- 33°45′30.64″N 130°58′50.68″E﻿ / ﻿33.7585111°N 130.9807444°E
- Type: Kofun
- Periods: Kofun period
- Location: Kanda, Fukuoka, Japan
- Region: Kyushu

History
- Built: c.5th century

Site notes
- Public access: Yes (no facilities)

= Goshoyama Kofun =

The Goshoyama Kofun (御所山古墳) is a Kofun period burial mound, located in the Yohara neighborhood of the town of Kanda, Miyako District, Fukuoka Prefecture Japan. The tumulus was designated a National Historic Site of Japan in 1936, with the area under protection expanded in 2012, 2020 and 2022. Along with the Ishizukayama Kofun (also located in Kanda) it is one of the largest burial mounds in the Buzen region, and is estimated to have been constructed in the mid-late Kofun period.

==Overview==
The Goshoyama Kofun is a zenpō-kōen-fun (前方後円墳), which is shaped like a keyhole, having one square end and one circular end, when viewed from above. It is located on a low hill overlooking the Gulf of Suo on the Seto Inland Sea in eastern Fukuoka Prefecture. It is known that the burial chamber was opened in 1820, but a proper archaeological excavations was not conducted until 2007 to 2015. The tumulus retains its original appearance, and the five-meter wide moat surrounding it is filled with water. The total length of the tumulus is 119 meters; the width of the anterior rectangular portion is 82 meters, and the diameter of the circular posterior portion is 73 meters, and there are cutouts on both sides of the constriction between the anterior and posterior portions.

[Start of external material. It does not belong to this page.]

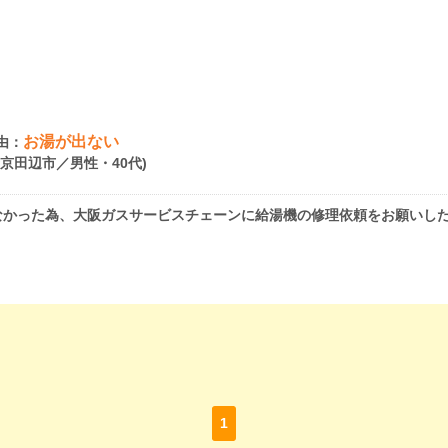
お湯が出ない
由：
府京田辺市／男性・40代)
なかった為、大阪ガスサービスチェーンに給湯機の修理依頼をお願いし
1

The tumulus was built in three stages, and there are fukiishi and haniwa. The total length including the surrounding embankment and moat is about 140 meters. The horizontal-entry stone burial chamber in the posterior circular part has a narrow passageway at the entrance, orientated to the north. The burial chamber is 4.7 by three meters, with stone barrier dividing the floors into several sections for multiple burials. The inner surface was painted with vermillion pigment. Grave goods found inside the burial chamber included a bronze mirror, magatama, pipe beads, and gilt-bronze horse fittings, possibly originating from the Asian mainland. These artifacts are now in the collection of the Imperial Household Agency. It is believed that the tumulus was constructed in the late 5th century, based on the structure, grave goods, and style of haniwa. It is speculated from the size of the tumulus that this was the graves of the Kuni no miyatsuko of ancient Buzen Province.

The tumulus is approximately ten minutes by car from Kanda Station on the JR Kyushu Nippō Main Line. The top of the kofun is now occupied by a Shinto shrine.